→ What the task asks: Your answer should consist of the lines in the following data that contain "Kích".

= = = = = = =

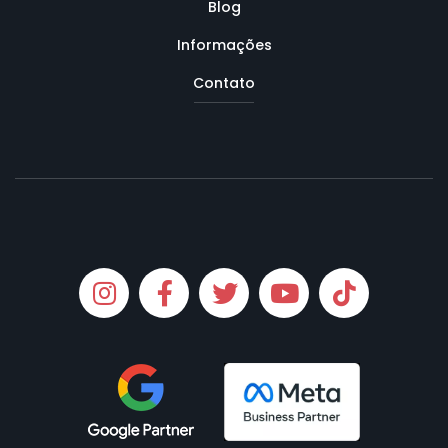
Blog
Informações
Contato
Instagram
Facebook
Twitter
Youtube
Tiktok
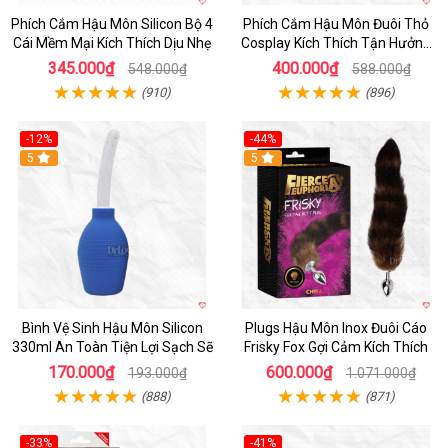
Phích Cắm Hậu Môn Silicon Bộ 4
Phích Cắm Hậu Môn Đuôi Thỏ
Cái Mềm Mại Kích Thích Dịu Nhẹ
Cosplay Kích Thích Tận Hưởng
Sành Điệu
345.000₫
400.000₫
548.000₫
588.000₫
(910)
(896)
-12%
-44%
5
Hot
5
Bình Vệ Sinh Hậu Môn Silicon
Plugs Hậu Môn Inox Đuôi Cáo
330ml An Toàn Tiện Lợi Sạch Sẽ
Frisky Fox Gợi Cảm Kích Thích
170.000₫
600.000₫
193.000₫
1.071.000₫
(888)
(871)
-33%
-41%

= = = = = = =

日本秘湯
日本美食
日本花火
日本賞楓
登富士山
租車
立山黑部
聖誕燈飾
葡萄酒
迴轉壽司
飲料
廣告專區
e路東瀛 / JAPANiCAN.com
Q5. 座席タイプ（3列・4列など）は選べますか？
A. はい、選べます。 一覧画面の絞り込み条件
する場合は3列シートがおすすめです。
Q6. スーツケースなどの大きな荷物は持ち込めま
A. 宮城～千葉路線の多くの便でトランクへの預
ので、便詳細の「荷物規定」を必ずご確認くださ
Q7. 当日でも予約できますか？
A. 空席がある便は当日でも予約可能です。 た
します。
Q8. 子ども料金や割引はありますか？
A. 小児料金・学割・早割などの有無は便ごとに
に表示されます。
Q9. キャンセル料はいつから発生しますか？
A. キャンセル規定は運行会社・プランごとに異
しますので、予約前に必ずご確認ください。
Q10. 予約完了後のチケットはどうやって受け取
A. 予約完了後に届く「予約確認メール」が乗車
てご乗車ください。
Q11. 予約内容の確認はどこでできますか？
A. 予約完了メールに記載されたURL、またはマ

= = = = = = =

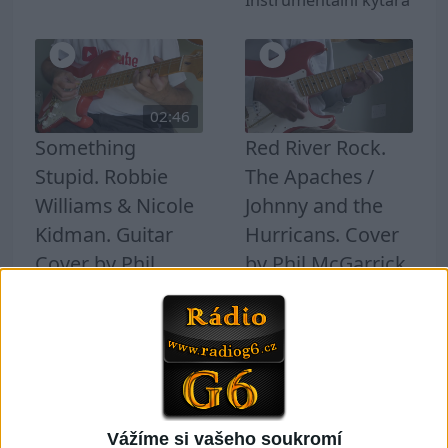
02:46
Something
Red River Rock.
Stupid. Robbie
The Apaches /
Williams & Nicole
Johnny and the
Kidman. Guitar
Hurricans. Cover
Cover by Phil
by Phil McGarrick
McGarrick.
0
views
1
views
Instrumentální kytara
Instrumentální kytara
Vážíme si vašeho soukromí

= = = = = = =

→ Solution to this task:
Cái Mềm Mại Kích Thích Dịu Nhẹ
Cosplay Kích Thích Tận Hưởng
Frisky Fox Gợi Cảm Kích Thích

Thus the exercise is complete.